> _Your task_: After locating the line with "Zinker - Escalofríos" below, output it and each following line exactly, stopping after the line with "онную смесь за". No pictures.

--- START ---

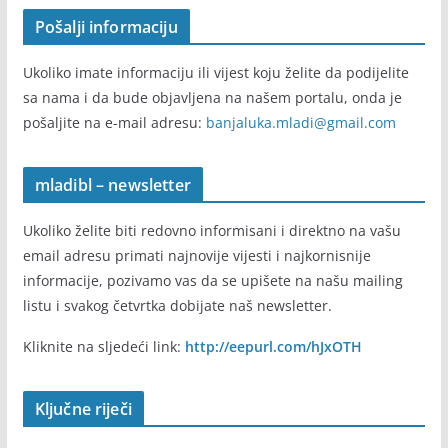
Pošalji informaciju
Ukoliko imate informaciju ili vijest koju želite da podijelite
sa nama i da bude objavljena na našem portalu, onda je
pošaljite na e-mail adresu:
banjaluka.mladi@gmail.com
mladibl – newsletter
Ukoliko želite biti redovno informisani i direktno na vašu
email adresu primati najnovije vijesti i najkornisnije
informacije, pozivamo vas da se upišete na našu mailing
listu i svakog četvrtka dobijate naš newsletter.
Kliknite na sljedeći link:
http://eepurl.com/hJxOTH
Ključne riječi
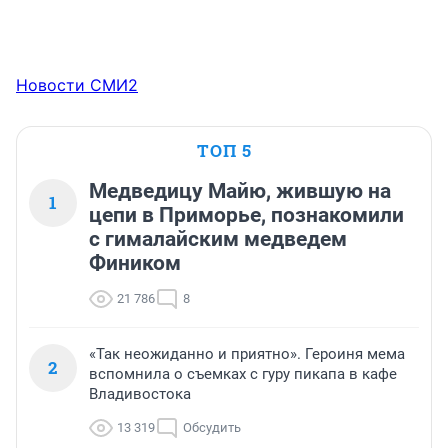
Новости СМИ2
ТОП 5
Медведицу Майю, жившую на
1
цепи в Приморье, познакомили
с гималайским медведем
Фиником
21 786
8
«Так неожиданно и приятно». Героиня мема
2
вспомнила о съемках с гуру пикапа в кафе
Владивостока
13 319
Обсудить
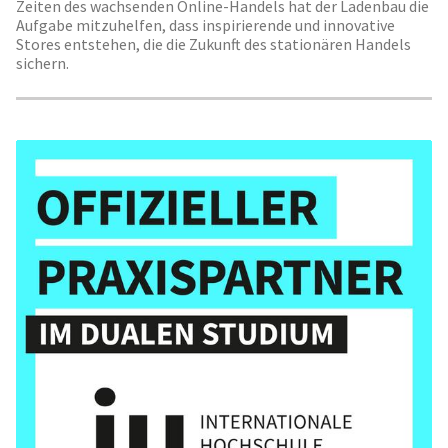
Zeiten des wachsenden Online-Handels hat der Ladenbau die
Aufgabe mitzuhelfen, dass inspirierende und innovative
Stores entstehen, die die Zukunft des stationären Handels
sichern.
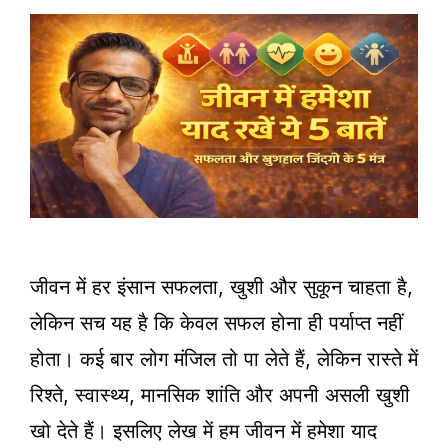
जीवन में हर इंसान सफलता, खुशी और सुकून चाहता है,
लेकिन सच यह है कि केवल सफल होना ही पर्याप्त नहीं
होता। कई बार लोग मंजिल तो पा लेते हैं, लेकिन रास्ते में
रिश्ते, स्वास्थ्य, मानसिक शांति और अपनी असली खुशी
खो देते हैं। इसलिए लेख में हम जीवन में हमेशा याद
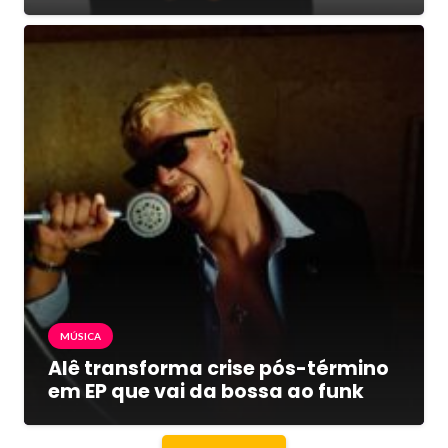
MÚSICA
Alê transforma crise pós-término
em EP que vai da bossa ao funk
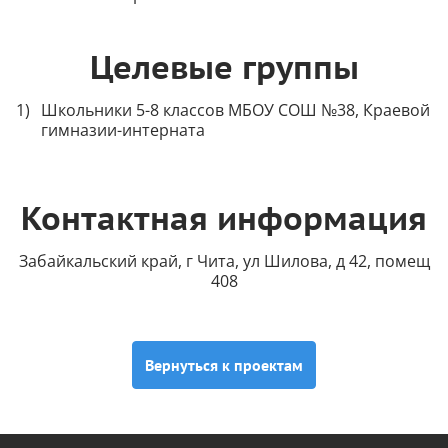
Целевые группы
Школьники 5-8 классов МБОУ СОШ №38, Краевой
гимназии-интерната
Контактная информация
Забайкальский край, г Чита, ул Шилова, д 42, помещ
408
Вернуться к проектам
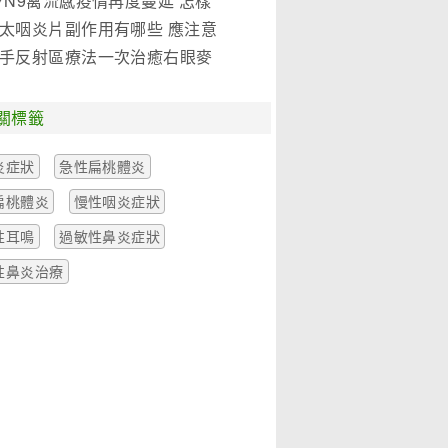
7N9禽流感疫情再度蔓延 怎樣
是關鍵!(圖)
太咽炎片副作用有哪些 應注意
麼
手反射區療法一次治癒右眼麥
一例
關標籤
炎症狀
急性扁桃體炎
扁桃體炎
慢性咽炎症狀
性耳鳴
過敏性鼻炎症狀
性鼻炎治療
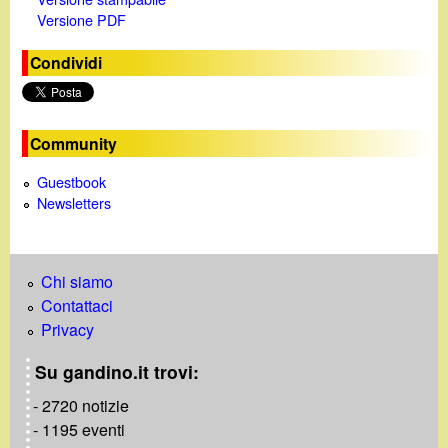
Versione PDF
Condividi
Community
Guestbook
Newsletters
Chi siamo
Contattaci
Privacy
Su gandino.it trovi:
- 2720 notizie
- 1195 eventi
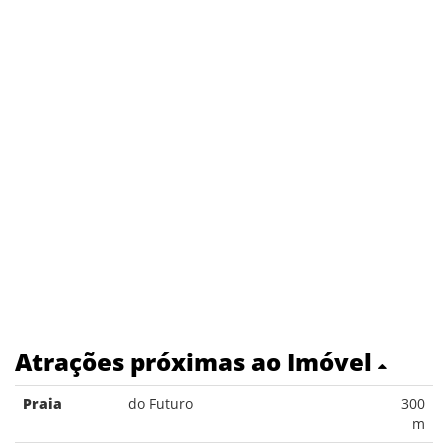
Atrações próximas ao Imóvel
Praia
do Futuro
300
m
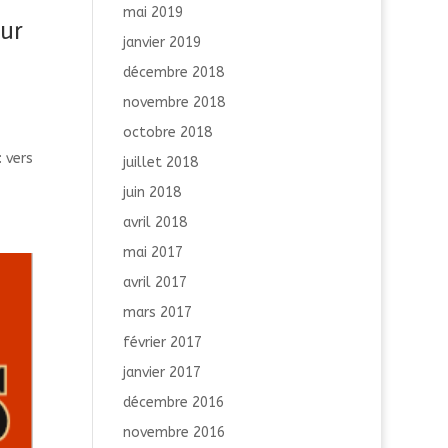
mai 2019
ur
janvier 2019
décembre 2018
novembre 2018
octobre 2018
 vers
juillet 2018
juin 2018
avril 2018
mai 2017
avril 2017
mars 2017
février 2017
janvier 2017
décembre 2016
novembre 2016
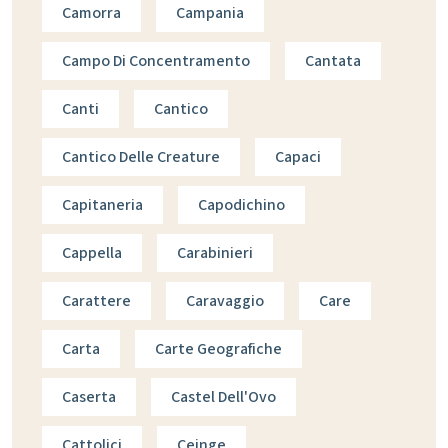
Camorra
Campania
Campo Di Concentramento
Cantata
Canti
Cantico
Cantico Delle Creature
Capaci
Capitaneria
Capodichino
Cappella
Carabinieri
Carattere
Caravaggio
Care
Carta
Carte Geografiche
Caserta
Castel Dell'Ovo
Cattolici
Ceinge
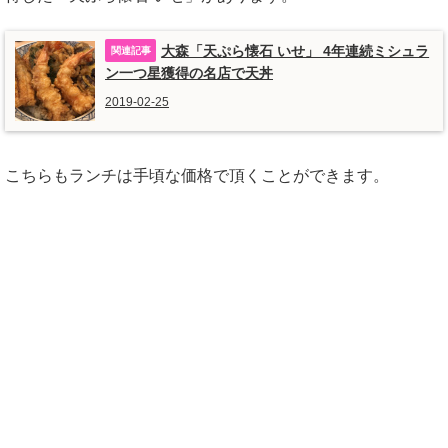
大森「天ぷら懐石 いせ」 4年連続ミシュラ
ン一つ星獲得の名店で天丼
2019-02-25
こちらもランチは手頃な価格で頂くことができます。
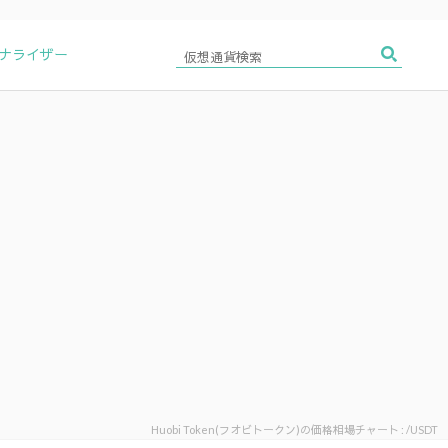
アナライザー
Huobi Token(フオビトークン)の価格相場チャート : /USDT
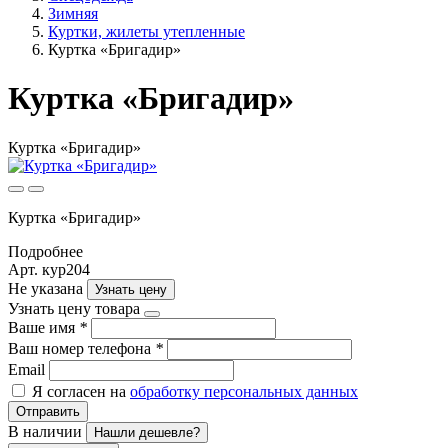
Зимняя
Куртки, жилеты утепленные
Куртка «Бригадир»
Куртка «Бригадир»
Куртка «Бригадир»
Куртка «Бригадир»
Подробнее
Арт. кур204
Не указана
Узнать цену
Узнать цену товара
Ваше имя
*
Ваш номер телефона
*
Email
Я согласен на
обработку персональных данных
Отправить
В наличии
Нашли дешевле?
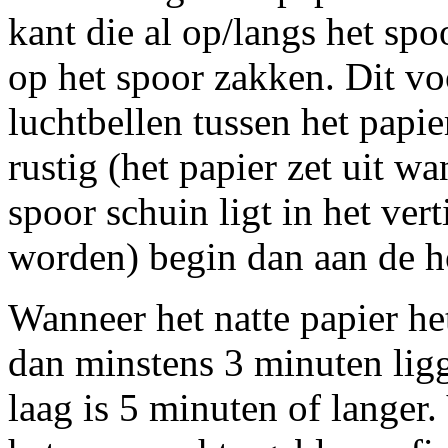
kant die al op/langs het spoo
op het spoor zakken. Dit v
luchtbellen tussen het papi
rustig (het papier zet uit wa
spoor schuin ligt in het ver
worden) begin dan aan de h
Wanneer het natte papier het
dan minstens 3 minuten lig
laag is 5 minuten of langer.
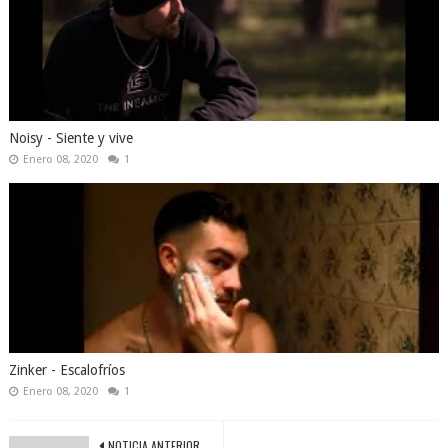
Noisy - Siente y vive
Enero 08, 2020
1
Zinker - Escalofríos
Enero 08, 2020
1
NOTICIA ANTERIOR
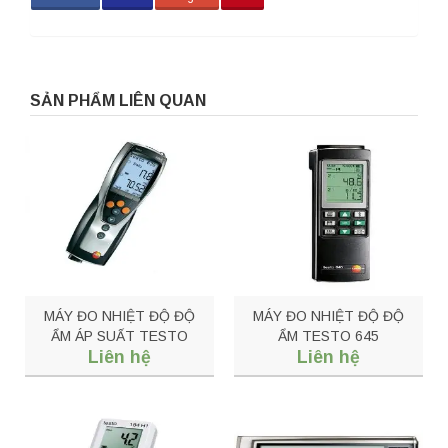
SẢN PHẨM LIÊN QUAN
MÁY ĐO NHIỆT ĐỘ ĐỘ
MÁY ĐO NHIỆT ĐỘ ĐỘ
ẨM ÁP SUẤT TESTO
ẨM TESTO 645
Liên hệ
Liên hệ
635-2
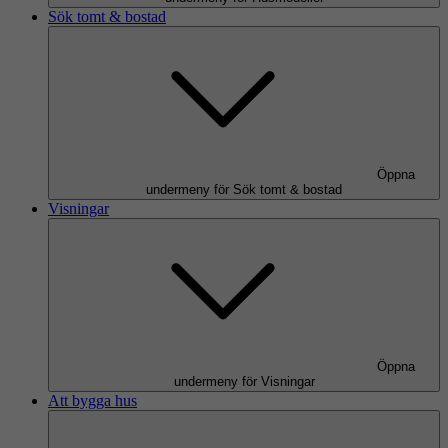
Sök tomt & bostad
Öppna
undermeny för Sök tomt & bostad
Visningar
Öppna
undermeny för Visningar
Att bygga hus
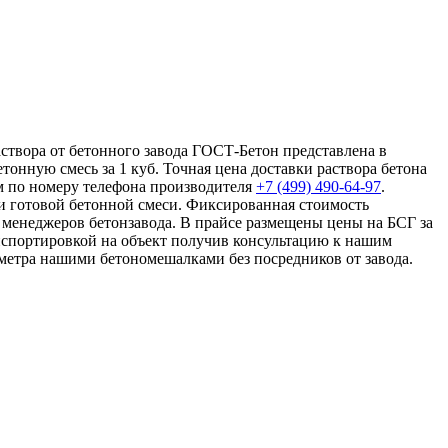
аствора от бетонного завода ГОСТ-Бетон представлена в
онную смесь за 1 куб. Точная цена доставки раствора бетона
ам по номеру телефона производителя
+7 (499)
490-64-97
.
ки готовой бетонной смеси. Фиксированная стоимость
у менеджеров бетонзавода. В прайсе размещены цены на БСГ за
анспортировкой на объект получив консультацию к нашим
бометра нашими бетономешалками без посредников от завода.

--- END ---

> _Output for this task_:
Zinker - Escalofríos
Enero 08, 2020
1
NOTICIA ANTERIOR
SẢN PHẨM LIÊN QUAN
MÁY ĐO NHIỆT ĐỘ ĐỘ
MÁY ĐO NHIỆT ĐỘ ĐỘ
ẨM ÁP SUẤT TESTO
ẨM TESTO 645
Liên hệ
Liên hệ
635-2
Sök tomt & bostad
Öppna
undermeny för Sök tomt & bostad
Visningar
Öppna
undermeny för Visningar
Att bygga hus
аствора от бетонного завода ГОСТ-Бетон представлена в
онную смесь за 1 куб. Точная цена доставки раствора бетона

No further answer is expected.